Multivariate Discrete Distributions
The multivariate discrete distributions are over multiple integer values, which are expressed in Stan as arrays.
Multinomial distribution
Probability mass function
If \(K \in \mathbb{N}\), \(N \in \mathbb{N}\), and \(\theta \in \text{$K$-simplex}\), then for \(y \in \mathbb{N}^K\) such that \(\sum_{k=1}^K y_k = N\), \[\begin{equation*} \text{Multinomial}(y|\theta) = \binom{N}{y_1,\ldots,y_K} \prod_{k=1}^K \theta_k^{y_k}, \end{equation*}\] where the multinomial coefficient is defined by \[\begin{equation*} \binom{N}{y_1,\ldots,y_k} = \frac{N!}{\prod_{k=1}^K y_k!}. \end{equation*}\]
Distribution statement
y ~ multinomial(theta)
Increment target log probability density with multinomial_lupmf(y | theta).
Stan functions
real multinomial_lpmf(array[] int y | vector theta)

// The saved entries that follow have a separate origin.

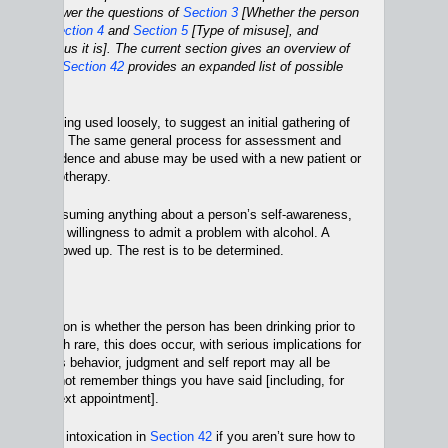
used to answer the questions of
Section 3
[Whether the person
alcohol],
Section 4
and
Section 5
[Type of misuse], and
w dangerous it is]. The current section gives an overview of
rocess and
Section 42
provides an expanded list of possible
uestions.
ntake” is being used loosely, to suggest an initial gathering of
ut a patient. The same general process for assessment and
cohol dependence and abuse may be used with a new patient or
 in psychotherapy.
e are not assuming anything about a person’s self-awareness,
reatment, or willingness to admit a problem with alcohol. A
one who showed up. The rest is to be determined.
al complication is whether the person has been drinking prior to
on. Although rare, this does occur, with serious implications for
he patient’s behavior, judgment and self report may all be
e/she may not remember things you have said [including, for
me of the next appointment].
of present intoxication in
Section 42
if you aren’t sure how to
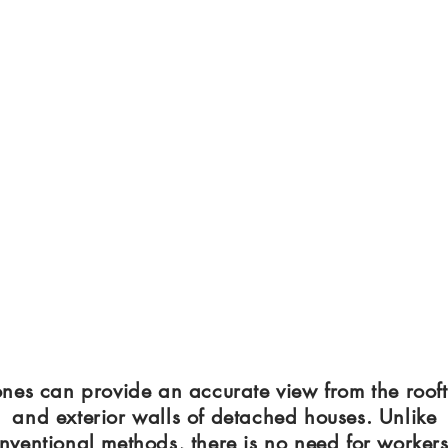
nes can provide an accurate view from the roof
and exterior walls of detached houses. Unlike
nventional methods, there is no need for workers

The log multinomial probability mass function with outcome array y of size \(K\) given the \(K\)-simplex distribution parameter theta and (implicit) total count N = sum(y)
real multinomial_lupmf(array[] int y | vector theta)
The log multinomial probability mass function with outcome array y of size \(K\) given the \(K\)-simplex distribution parameter theta and (implicit) total count N = sum(y) dropping constant additive terms
array[] int multinomial_rng(vector theta, int N)
Generate a multinomial variate with simplex distribution parameter theta and total count \(N\); may only be used in transformed data and generated quantities blocks
Multinomial distribution, logit parameterization
Stan also provides a version of the multinomial probability mass function distribution with the \(\text{$K$-simplex}\) for the event count probabilities per category given on the unconstrained logistic scale.
Probability mass function
If \(K \in \mathbb{N}\), \(N \in \mathbb{N}\), and \(\text{softmax}(\theta) \in \text{$K$-simplex}\), then for \(y \in \mathbb{N}^K\) such that \(\sum_{k=1}^K y_k = N\), \[\begin{equation*} \begin{split} \text{MultinomialLogit}(y \mid \gamma) & = \text{Multinomial}(y \mid \text{softmax}(\gamma)) \\ & = \binom{N}{y_1,\ldots,y_K} \prod_{k=1}^K [\text{softmax}(\gamma_k)]^{y_k}, \end{split} \end{equation*}\] where the multinomial coefficient is defined by \[\begin{equation*} \binom{N}{y_1,\ldots,y_k} = \frac{N!}{\prod_{k=1}^K y_k!}. \end{equation*}\]
Distribution statement
y ~ multinomial_logit(gamma)
Increment target log probability density with multinomial_logit_lupmf(y | gamma).
Stan functions
real multinomial_logit_lpmf(array[] int y | vector gamma)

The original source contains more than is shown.